*** Data section Section Begins ***

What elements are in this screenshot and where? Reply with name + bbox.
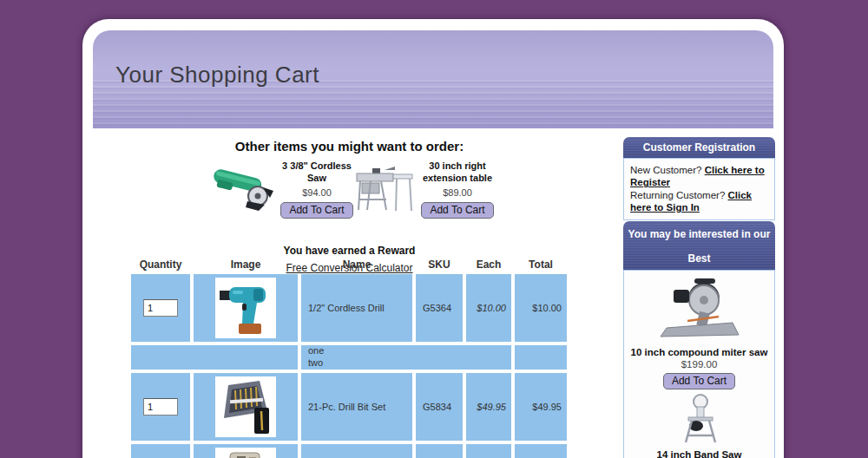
best-seller-price: $199.00 xyxy=(624,359,774,370)
col-header-quantity: Quantity xyxy=(131,257,190,271)
promo-name: 3 3/8" Cordless Saw xyxy=(280,160,353,185)
content-card: Your Shopping Cart Other items you might… xyxy=(82,19,784,458)
product-name: 1/2" Cordless Drill xyxy=(301,274,412,342)
promo-item-extension-table: 30 inch right extension table $89.00 Add… xyxy=(416,160,499,219)
col-header-name: Name xyxy=(301,257,412,271)
col-header-total: Total xyxy=(515,257,567,271)
product-each xyxy=(466,444,511,458)
cart-row-partial xyxy=(131,444,567,458)
add-to-cart-button[interactable]: Add To Cart xyxy=(421,202,493,219)
cart-table-header-row: Quantity Image Name SKU Each Total xyxy=(131,257,567,271)
cart-table: Quantity Image Name SKU Each Total xyxy=(128,253,570,458)
note-line: one xyxy=(308,345,511,357)
returning-customer-text: Returning Customer? xyxy=(630,190,728,200)
band-saw-image xyxy=(673,394,727,444)
promo-price: $94.00 xyxy=(280,187,353,198)
suggestions-heading: Other items you might want to order: xyxy=(131,139,568,154)
product-total: $49.95 xyxy=(515,373,567,441)
add-to-cart-button[interactable]: Add To Cart xyxy=(663,373,735,389)
product-sku: G5834 xyxy=(416,373,463,441)
cordless-drill-image xyxy=(219,280,273,336)
partial-product-image xyxy=(220,449,272,458)
customer-registration-header: Customer Registration xyxy=(623,137,775,158)
product-name xyxy=(301,444,412,458)
quantity-input[interactable] xyxy=(143,299,178,317)
customer-registration-box: New Customer? Click here to Register Ret… xyxy=(623,158,775,220)
product-sku: G5364 xyxy=(416,274,463,342)
best-seller-name: 10 inch compound miter saw xyxy=(624,347,774,357)
product-total: $10.00 xyxy=(515,274,567,342)
col-header-each: Each xyxy=(466,257,511,271)
product-sku xyxy=(416,444,463,458)
quantity-input[interactable] xyxy=(143,398,178,415)
best-seller-name: 14 inch Band Saw xyxy=(624,449,774,458)
note-line: two xyxy=(308,357,511,370)
cart-row-drill-bit-set: 21-Pc. Drill Bit Set G5834 $49.95 $49.95 xyxy=(131,373,567,441)
product-each: $49.95 xyxy=(466,373,511,441)
extension-table-saw-image xyxy=(355,161,414,213)
product-total xyxy=(515,444,567,458)
page-banner: Your Shopping Cart xyxy=(93,30,773,128)
cordless-saw-image xyxy=(209,161,279,212)
cart-row-cordless-drill: 1/2" Cordless Drill G5364 $10.00 $10.00 xyxy=(131,274,567,342)
cart-row-note: one two xyxy=(131,345,567,370)
best-sellers-title-line1: You may be interested in our Best xyxy=(623,222,775,271)
product-image-frame xyxy=(215,376,276,437)
col-header-sku: SKU xyxy=(416,257,463,271)
promo-item-cordless-saw: 3 3/8" Cordless Saw $94.00 Add To Cart xyxy=(280,160,353,219)
col-header-image: Image xyxy=(194,257,298,271)
promo-price: $89.00 xyxy=(416,187,499,198)
page-title: Your Shopping Cart xyxy=(115,62,319,88)
product-name: 21-Pc. Drill Bit Set xyxy=(301,373,412,441)
product-each: $10.00 xyxy=(466,274,511,342)
drill-bit-set-image xyxy=(218,378,273,435)
product-image-frame xyxy=(215,278,276,338)
best-sellers-header: You may be interested in our Best Seller… xyxy=(623,221,775,270)
note-cell: one two xyxy=(301,345,511,370)
product-image-frame xyxy=(215,448,276,458)
add-to-cart-button[interactable]: Add To Cart xyxy=(280,202,352,219)
miter-saw-image xyxy=(656,276,743,345)
promo-name: 30 inch right extension table xyxy=(416,160,499,185)
new-customer-text: New Customer? xyxy=(630,165,705,175)
best-sellers-box: 10 inch compound miter saw $199.00 Add T… xyxy=(623,270,775,458)
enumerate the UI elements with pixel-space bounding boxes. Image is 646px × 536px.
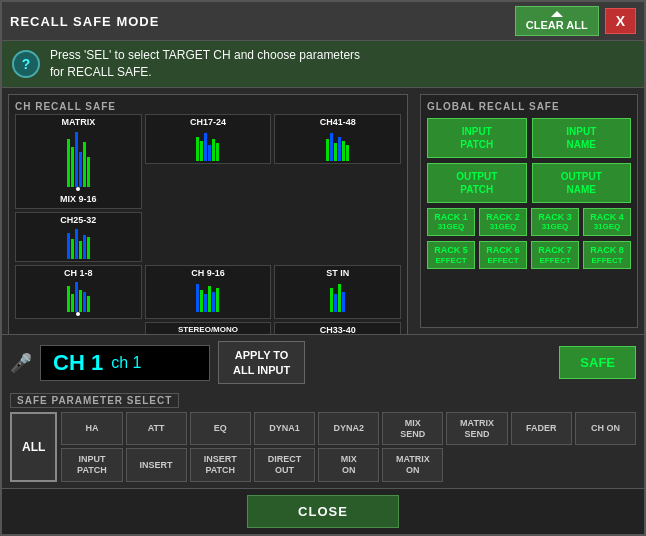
close-button[interactable]: CLOSE [247,495,399,528]
main-container: RECALL SAFE MODE CLEAR ALL X ? Press 'SE… [0,0,646,536]
ch-cell-ch25-32[interactable]: CH25-32 [15,212,142,262]
ch-recall-box: CH RECALL SAFE CH17-24 [8,94,408,335]
racks-row2: RACK 5EFFECT RACK 6EFFECT RACK 7EFFECT R… [427,241,631,269]
param-mix-send[interactable]: MIXSEND [382,412,443,446]
close-bar: CLOSE [2,488,644,534]
info-text: Press 'SEL' to select TARGET CH and choo… [50,47,360,81]
rack5-button[interactable]: RACK 5EFFECT [427,241,475,269]
safe-param-label: SAFE PARAMETER SELECT [10,393,179,408]
ch-cell-stereo-mono[interactable]: STEREO/MONO MIX 1-8 [145,322,272,335]
ch-cell-ch41-48[interactable]: CH41-48 [274,114,401,164]
param-matrix-send[interactable]: MATRIXSEND [446,412,507,446]
rack1-button[interactable]: RACK 131GEQ [427,208,475,236]
content-area: CH RECALL SAFE CH17-24 [2,88,644,335]
param-input-patch[interactable]: INPUTPATCH [61,448,122,482]
param-ha[interactable]: HA [61,412,122,446]
ch-cell-ch17-24[interactable]: CH17-24 [145,114,272,164]
close-x-button[interactable]: X [605,8,636,34]
rack4-button[interactable]: RACK 431GEQ [583,208,631,236]
output-patch-button[interactable]: OUTPUTPATCH [427,163,527,203]
header-buttons: CLEAR ALL X [515,6,636,36]
ch-recall-title: CH RECALL SAFE [15,101,401,112]
global-recall-title: GLOBAL RECALL SAFE [427,101,631,112]
input-patch-button[interactable]: INPUTPATCH [427,118,527,158]
input-name-button[interactable]: INPUTNAME [532,118,632,158]
info-icon: ? [12,50,40,78]
channel-display: CH 1 ch 1 [40,345,210,381]
rack6-button[interactable]: RACK 6EFFECT [479,241,527,269]
ch-cell-ch1-8[interactable]: CH 1-8 [15,265,142,319]
left-panel: CH RECALL SAFE CH17-24 [2,88,414,335]
safe-button[interactable]: SAFE [559,346,636,379]
param-eq[interactable]: EQ [190,412,251,446]
rack2-button[interactable]: RACK 231GEQ [479,208,527,236]
ch-cell-stin[interactable]: ST IN [274,265,401,319]
mic-icon: 🎤 [10,352,32,374]
output-name-button[interactable]: OUTPUTNAME [532,163,632,203]
racks-row1: RACK 131GEQ RACK 231GEQ RACK 331GEQ RACK… [427,208,631,236]
global-row1: INPUTPATCH INPUTNAME [427,118,631,158]
apply-to-all-input-button[interactable]: APPLY TOALL INPUT [218,341,305,384]
channel-name: ch 1 [111,354,141,372]
param-att[interactable]: ATT [126,412,187,446]
arrow-up-icon [551,11,563,17]
header-title: RECALL SAFE MODE [10,14,159,29]
bottom-section: 🎤 CH 1 ch 1 APPLY TOALL INPUT SAFE SAFE … [2,334,644,488]
param-mix-on[interactable]: MIXON [318,448,379,482]
global-row2: OUTPUTPATCH OUTPUTNAME [427,163,631,203]
ch-cell-ch33-40[interactable]: CH33-40 [274,322,401,335]
param-dyna2[interactable]: DYNA2 [318,412,379,446]
all-button[interactable]: ALL [10,412,57,482]
global-recall-safe-box: GLOBAL RECALL SAFE INPUTPATCH INPUTNAME … [420,94,638,329]
param-insert-patch[interactable]: INSERTPATCH [190,448,251,482]
param-fader[interactable]: FADER [511,412,572,446]
param-direct-out[interactable]: DIRECTOUT [254,448,315,482]
header: RECALL SAFE MODE CLEAR ALL X [2,2,644,41]
channel-number: CH 1 [53,350,103,376]
param-ch-on[interactable]: CH ON [575,412,636,446]
channel-row: 🎤 CH 1 ch 1 APPLY TOALL INPUT SAFE [10,341,636,384]
param-buttons: HA ATT EQ DYNA1 DYNA2 MIXSEND MATRIXSEND… [61,412,636,482]
param-insert[interactable]: INSERT [126,448,187,482]
rack8-button[interactable]: RACK 8EFFECT [583,241,631,269]
right-panel: GLOBAL RECALL SAFE INPUTPATCH INPUTNAME … [414,88,644,335]
rack7-button[interactable]: RACK 7EFFECT [531,241,579,269]
param-grid: ALL HA ATT EQ DYNA1 DYNA2 MIXSEND MATRIX… [10,412,636,482]
rack3-button[interactable]: RACK 331GEQ [531,208,579,236]
param-dyna1[interactable]: DYNA1 [254,412,315,446]
info-bar: ? Press 'SEL' to select TARGET CH and ch… [2,41,644,88]
param-matrix-on[interactable]: MATRIXON [382,448,443,482]
ch-cell-matrix[interactable]: MATRIX MIX 9-16 [15,114,142,209]
ch-cell-ch9-16[interactable]: CH 9-16 [145,265,272,319]
clear-all-button[interactable]: CLEAR ALL [515,6,599,36]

*** Data section Section Ends ***

## [Action item]
Working from the records above, tally the lines that contain "channel" and give only the total.

## [Solution below]
4